An analysis of recent Pasifika education research literature to inform and improve outcomes for Pasifika learners

Publication Details

This aim of this report is to review education literature and clarify key evidence towards improved learning and achievement outcomes for Pasifika learners. It identifies priorities for future research in Pasifika education.

Author(s): Cherie Chu, Ali Glasgow, Fuapepe Rimoni, Mimi Hodis and Luanna H. Meyer, Victoria University of Wellington.

Date Published: July 2013

Executive Summary

This review of the literature highlights and clarifies key evidence towards improved learning and achievement outcomes for Pasifika learners and identifies priorities for future research in Pasifika education. Specifically, the report is a critical analysis of the Pasifika education literature since 2001 to:

  • build on important findings identified in the Coxon et al. (2002) Pasifika education research literature review
  • identify important gaps in our research-based knowledge about strategies to attain improved learning and achievement outcomes for all Pasifika learners in Aotearoa New Zealand
  • suggest future priorities for research that can be used to inform policy and practice to achieve the best possible educational outcomes for Pasifika learners in Aotearoa New Zealand.

The review of the literature was guided by the report of the Working Group on research priorities for Pasifika education (Ministry of Education, 2012) and the Pasifika Education Plan Monitoring Report 2009 (Ministry of Education, 2011).
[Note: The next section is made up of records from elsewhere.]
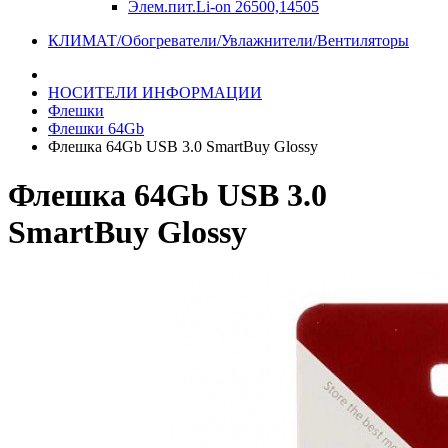
Элем.пит.Li-on 26500,14505
КЛИМАТ/Обогреватели/Увлажнители/Вентиляторы
НОСИТЕЛИ ИНФОРМАЦИИ
Флешки
Флешки 64Gb
Флешка 64Gb USB 3.0 SmartBuy Glossy
Флешка 64Gb USB 3.0
SmartBuy Glossy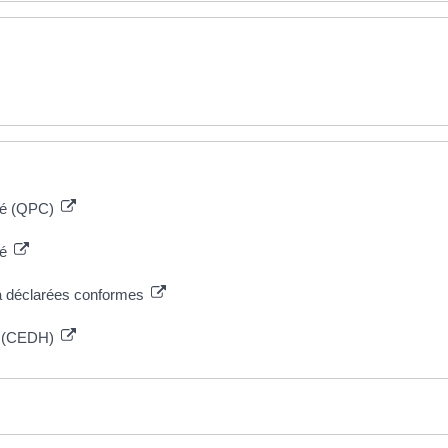
lité (QPC)
té
éjà déclarées conformes
e (CEDH)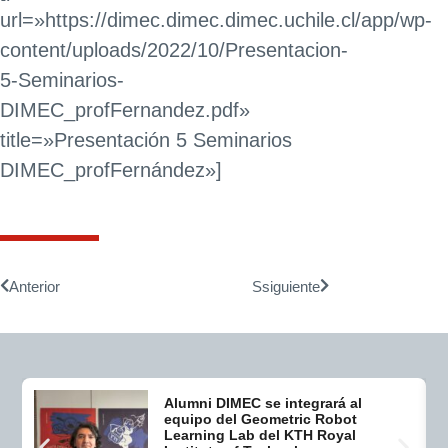
url=»https://dimec.dimec.dimec.uchile.cl/app/wp-
content/uploads/2022/10/Presentacion-
5-Seminarios-
DIMEC_profFernandez.pdf»
title=»Presentación 5 Seminarios
DIMEC_profFernández»]
Anterior
Ssiguiente
Alumni DIMEC se integrará al
equipo del Geometric Robot
Learning Lab del KTH Royal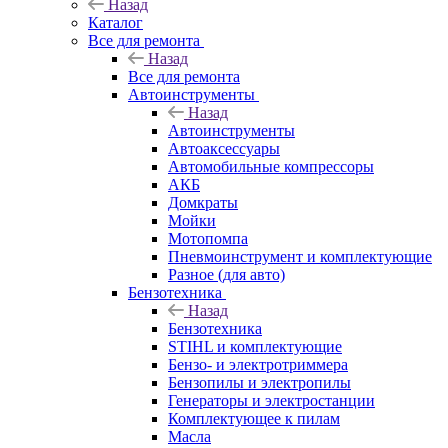
Назад
Каталог
Все для ремонта
Назад
Все для ремонта
Автоинструменты
Назад
Автоинструменты
Автоаксессуары
Автомобильные компрессоры
АКБ
Домкраты
Мойки
Мотопомпа
Пневмоинструмент и комплектующие
Разное (для авто)
Бензотехника
Назад
Бензотехника
STIHL и комплектующие
Бензо- и электротриммера
Бензопилы и электропилы
Генераторы и электростанции
Комплектующее к пилам
Масла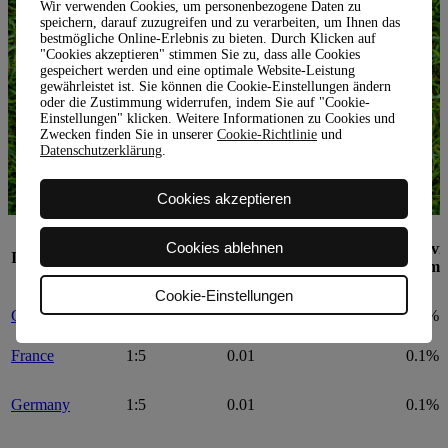
Wir verwenden Cookies, um personenbezogene Daten zu
speichern, darauf zuzugreifen und zu verarbeiten, um Ihnen das
bestmögliche Online-Erlebnis zu bieten. Durch Klicken auf
"Cookies akzeptieren" stimmen Sie zu, dass alle Cookies
gespeichert werden und eine optimale Website-Leistung
gewährleistet ist. Sie können die Cookie-Einstellungen ändern
oder die Zustimmung widerrufen, indem Sie auf "Cookie-
Einstellungen" klicken. Weitere Informationen zu Cookies und
Zwecken finden Sie in unserer
Cookie-Richtlinie
und
Datenschutzerklärung
.
Cookies akzeptieren
Cookies ablehnen
Hebelwirkung
Typische Spanne (in
Provi
INSTRUMENT
(bis zu)*
Instrumentenwährung)**
vom 
Cookie-Einstellungen
Czech Republic
1:5
0.05
0.1%
France
1:5
0.01
0.1%
Germany
1:5
0.01
0.1%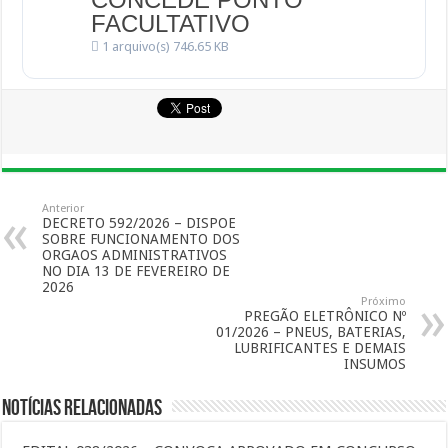
FACULTATIVO
1 arquivo(s)
746.65 KB
Anterior
DECRETO 592/2026 – DISPOE
SOBRE FUNCIONAMENTO DOS
ORGAOS ADMINISTRATIVOS
NO DIA 13 DE FEVEREIRO DE
2026
Próximo
PREGÃO ELETRÔNICO Nº
01/2026 – PNEUS, BATERIAS,
LUBRIFICANTES E DEMAIS
INSUMOS
Notícias Relacionadas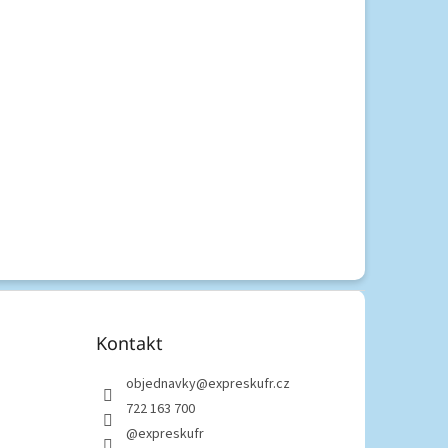
Kontakt
objednavky
@
expreskufr.cz
722 163 700
@expreskufr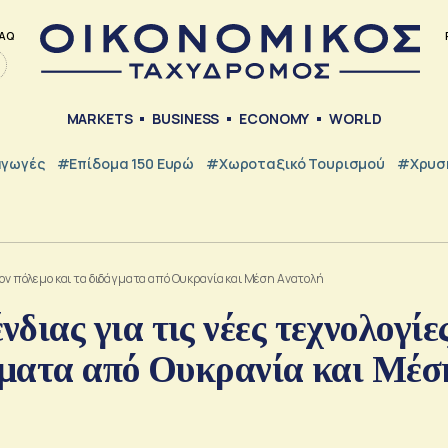
AQ
MARKETS
BUSINESS
ECONOMY
WORLD
γωγές
#Επίδομα 150 Ευρώ
#Χωροταξικό Τουρισμού
#Χρυσή
στον πόλεμο και τα διδάγματα από Ουκρανία και Μέση Ανατολή
ας για τις νέες τεχνολογίε
άγματα από Ουκρανία και Μέσ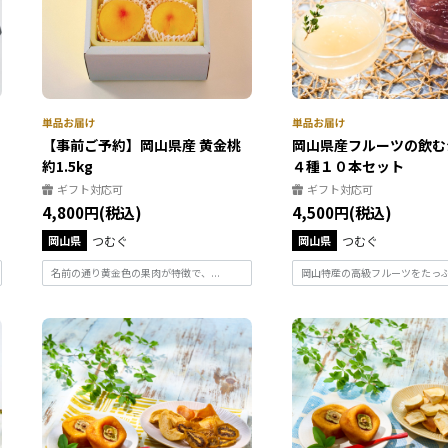
】
【事前ご予約】岡山県産 黄金桃
岡山県産フルーツの飲
約1.5kg
４種１０本セット
ギフト対応可
ギフト対応可
4,800円(税込)
4,500円(税込)
岡山県
つむぐ
岡山県
つむぐ
名前の通り黄金色の果肉が特徴で、...
岡山特産の高級フルーツをたっぷり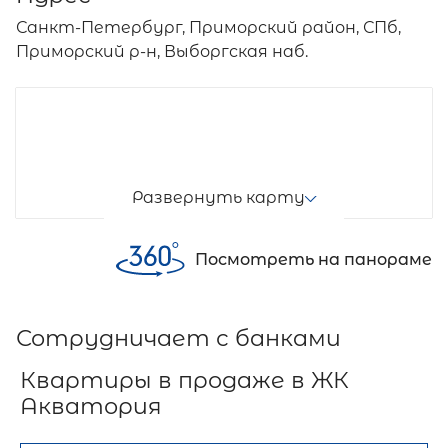
Санкт-Петербург, Приморский район, СПб,
Приморский р-н, Выборгская наб.
Развернуть карту
Посмотреть на панораме
Сотрудничает с банками
Квартиры в продаже в ЖК
Акватория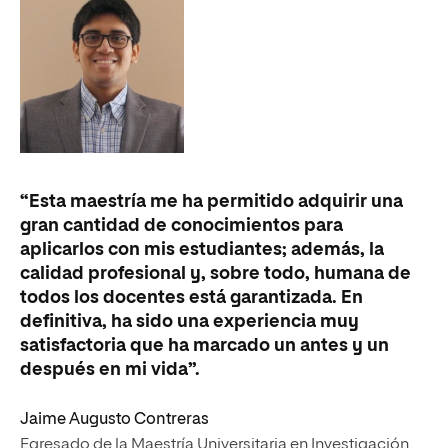
“S
“Esta maestría me ha permitido adquirir una
es
gran cantidad de conocimientos para
ac
aplicarlos con mis estudiantes; además, la
qu
calidad profesional y, sobre todo, humana de
en
todos los docentes está garantizada. En
de
definitiva, ha sido una experiencia muy
mi
satisfactoria que ha marcado un antes y un
después en mi vida”.
An
Es
Jaime Augusto Contreras
Mu
Egresado de la Maestría Universitaria en Investigación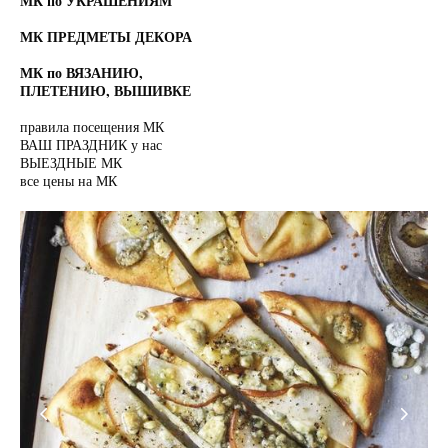
МК по УКРАШЕНИЯМ
МК ПРЕДМЕТЫ ДЕКОРА
МК по ВЯЗАНИЮ,
ПЛЕТЕНИЮ, ВЫШИВКЕ
правила посещения МК
ВАШ ПРАЗДНИК у нас
ВЫЕЗДНЫЕ МК
все цены на МК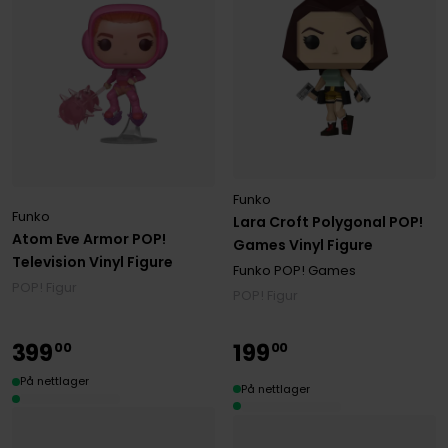
Funko
Funko
Lara Croft Polygonal POP!
Atom Eve Armor POP!
Games Vinyl Figure
Television Vinyl Figure
Funko POP! Games
POP! Figur
POP! Figur
399
199
00
00
På nettlager
På nettlager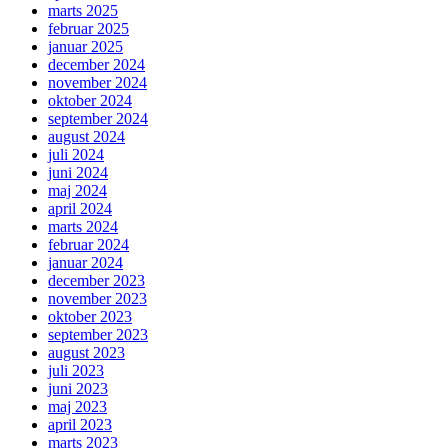
marts 2025
februar 2025
januar 2025
december 2024
november 2024
oktober 2024
september 2024
august 2024
juli 2024
juni 2024
maj 2024
april 2024
marts 2024
februar 2024
januar 2024
december 2023
november 2023
oktober 2023
september 2023
august 2023
juli 2023
juni 2023
maj 2023
april 2023
marts 2023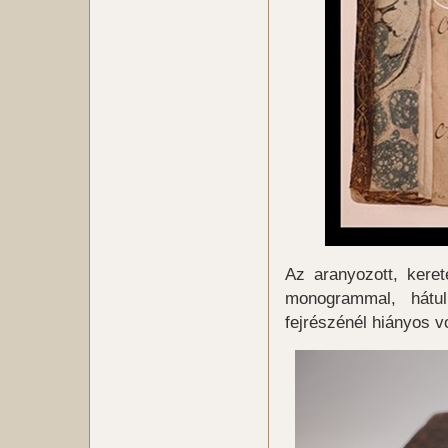
Az aranyozott, kere
monogrammal, hátul
fejrészénél hiányos vo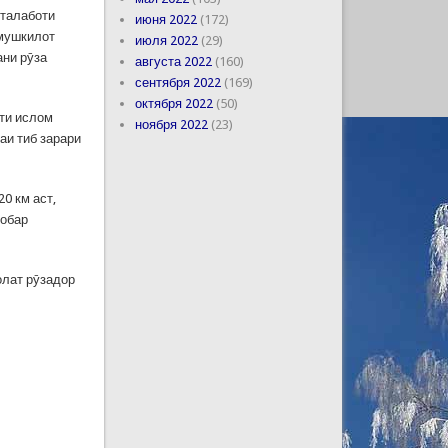
 талаботи
июня 2022
(172)
 мушкилот
июля 2022
(29)
ани рӯза
августа 2022
(160)
сентября 2022
(169)
октября 2022
(50)
ати ислом
ноября 2022
(23)
аи тиб зарари
0 км аст,
робар
ҳолат рӯзадор
.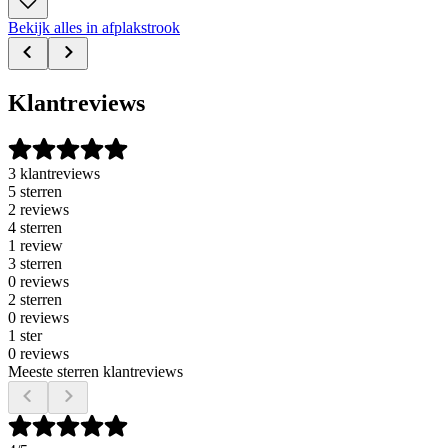
Bekijk alles in afplakstrook
Klantreviews
3 klantreviews
5 sterren
2 reviews
4 sterren
1 review
3 sterren
0 reviews
2 sterren
0 reviews
1 ster
0 reviews
Meeste sterren klantreviews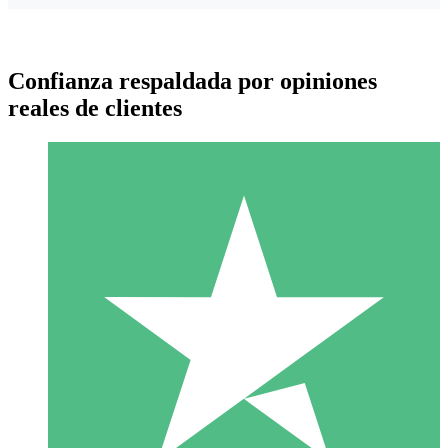
Confianza respaldada por opiniones
reales de clientes
Paquetes de Créditos Individuales
Paga según el uso con créditos de descarga. Sin compromiso
mensual.
1 Descarga
10
US$
00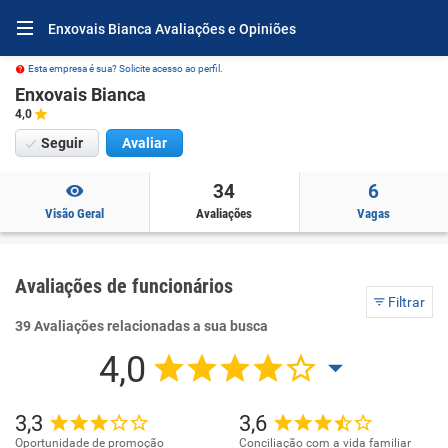
Enxovais Bianca Avaliações e Opiniões
Esta empresa é sua? Solicite acesso ao perfil.
Enxovais Bianca
4,0
Seguir
Avaliar
34
6
Visão Geral
Avaliações
Vagas
Avaliações de funcionários
Filtrar
39 Avaliações relacionadas a sua busca
4,0
3,3
3,6
Oportunidade de promoção
Conciliação com a vida familiar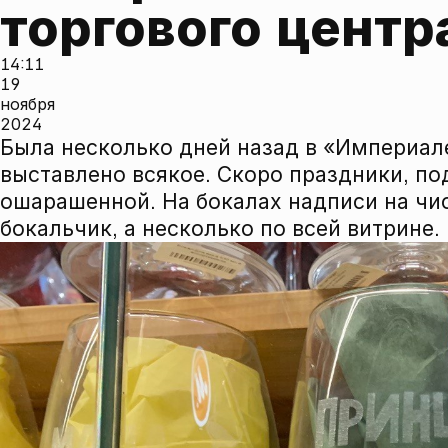
торгового центр
14:11
19
ноября
2024
Была несколько дней назад в «Империале
выставлено всякое. Скоро праздники, п
ошарашенной. На бокалах надписи на чи
бокальчик, а несколько по всей витрине.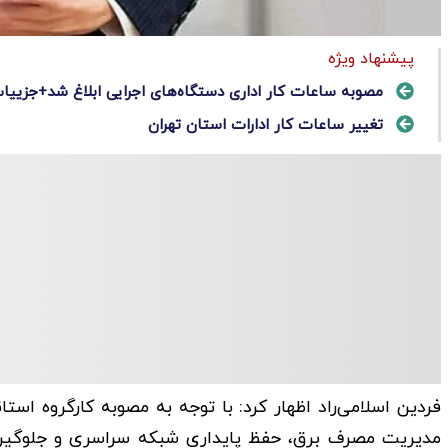
پیشنهاد ویژه
مصوبه ساعات کار اداری دستگاه‌های اجرایی ابلاغ شد+جزییا
تغییر ساعات کار ادارات استان تهران
فردین اسلامی‌راد اظهار کرد: با توجه به مصوبه کارگروه اس
مدیریت مصرف برق، حفظ پایداری شبکه سراسری و جلوگیری ا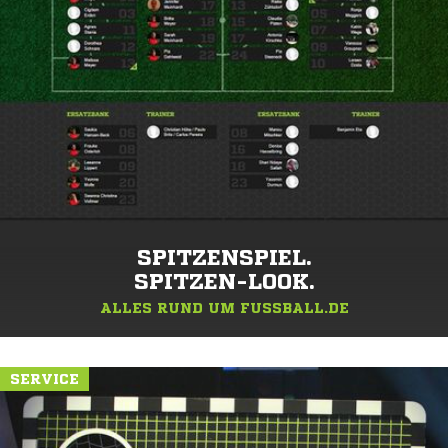
SPITZENSPIEL.
SPITZEN-LOOK.
ALLES RUND UM FUSSBALL.DE
SERVICE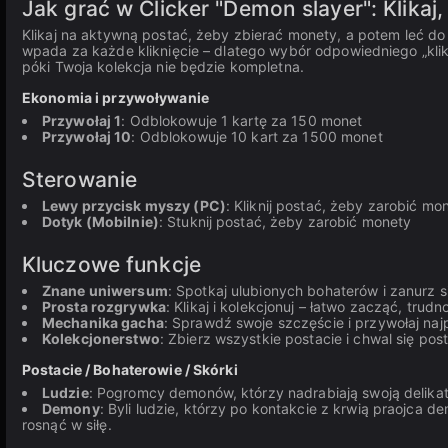
Jak grać w Clicker "Demon slayer": Klikaj,
Klikaj na aktywną postać, żeby zbierać monety, a potem leć do 
wpada za każde kliknięcie – dlatego wybór odpowiedniego „klika”
póki Twoja kolekcja nie będzie kompletna.
Ekonomia i przywoływanie
Przywołaj 1
: Odblokowuje 1 kartę za 150 monet
Przywołaj 10
: Odblokowuje 10 kart za 1500 monet
Sterowanie
Lewy przycisk myszy (PC)
: Kliknij postać, żeby zarobić mo
Dotyk (Mobilnie)
: Stuknij postać, żeby zarobić monety
Kluczowe funkcje
Znane uniwersum
: Spotkaj ulubionych bohaterów i zanurz s
Prosta rozgrywka
: Klikaj i kolekcjonuj – łatwo zacząć, trudn
Mechanika gacha
: Sprawdź swoje szczęście i przywołaj najp
Kolekcjonerstwo
: Zbierz wszystkie postacie i chwal się po
Postacie / Bohaterowie / Skórki
Ludzie
: Pogromcy demonów, którzy nadrabiają swoją delikat
Demony
: Byli ludzie, którzy po kontakcie z krwią praojca d
rosnąć w siłę.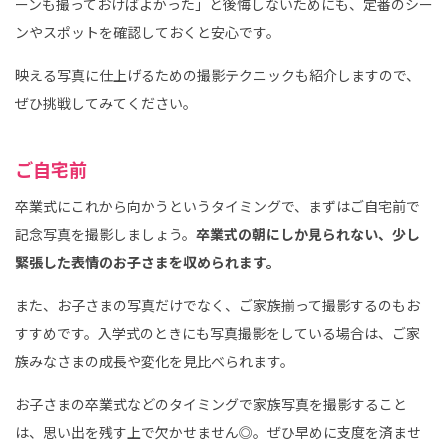
ーンも撮っておけばよかった」と後悔しないためにも、定番のシー
ンやスポットを確認しておくと安心です。
映える写真に仕上げるための撮影テクニックも紹介しますので、
ぜひ挑戦してみてください。
ご自宅前
卒業式にこれから向かうというタイミングで、まずはご自宅前で
記念写真を撮影しましょう。
卒業式の朝にしか見られない、少し
緊張した表情のお子さまを収められます。
また、お子さまの写真だけでなく、ご家族揃って撮影するのもお
すすめです。入学式のときにも写真撮影をしている場合は、ご家
族みなさまの成長や変化を見比べられます。
お子さまの卒業式などのタイミングで家族写真を撮影すること
は、思い出を残す上で欠かせません◎。ぜひ早めに支度を済ませ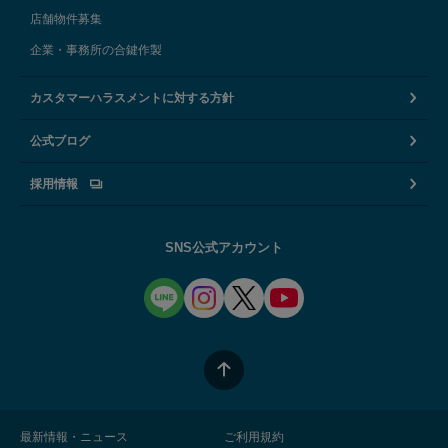
店舗物件募集
企業・事務所の合鍵作製
カスタマーハラスメントに対する方針
公式ブログ
採用情報
SNS公式アカウント
最新情報・ニュース
ご利用規約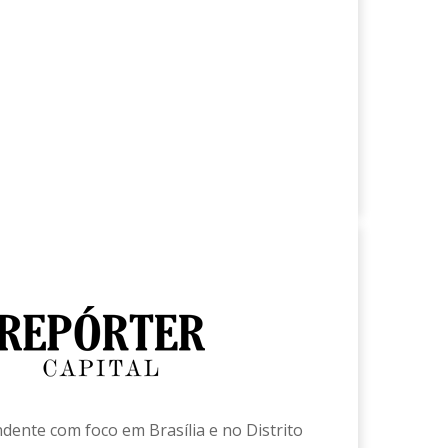
ndente com foco em Brasília e no Distrito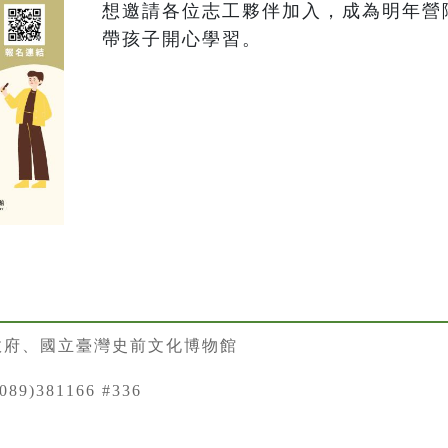
想邀請各位志工夥伴加入，成為明年營
帶孩子開心學習。
政府、國立臺灣史前文化博物館
89)381166 #336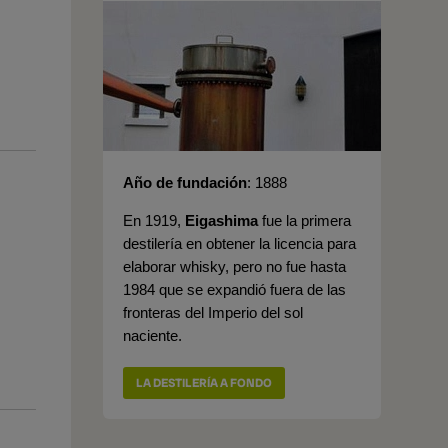
Año de fundación
1888
En 1919,
Eigashima
fue la primera
destilería en obtener la licencia para
elaborar whisky, pero no fue hasta
1984 que se expandió fuera de las
fronteras del Imperio del sol
naciente.
LA DESTILERÍA A FONDO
This present report includes:

  • A critical analysis of the evidence for five ‘areas for investigation’, with a view towards potential contributions to policy and practice in Pasifika education. These areas were identified as key areas for improvement in the Ministry of Education’s Pasifika Education Plan 2009–2012 and used by the Working Group mentioned above as the basis for developing a set of research priorities. These five topical areas are: governance and leadership; families and community engagement; literacy and numeracy; effective teaching; transitions.
  • A summary of the extent to which sector information gaps and recommended research priorities identified by Coxon et al (2002) have been addressed since their review. The sectors are: early childhood; primary; secondary; tertiary.
  • Identification, for each of the topical ‘areas for investigation’, of: (a) significant information gaps; and (b) research priorities to address identified information gaps and build on key findings from research to date to inform policy and practice for improved Pasifika education outcomes.

The report is designed to be responsive to Ministry of Education requirements but also to be useful and accessible for a range of other audiences. Other audiences who hold key stakeholder roles in Pasifika education include policy developers, teachers in each of the sectors (early childhood, primary, intermediate, secondary and tertiary), teacher educators, experienced and emerging educational researchers including Pasifika researchers, and Pasifika parents and other interested community members.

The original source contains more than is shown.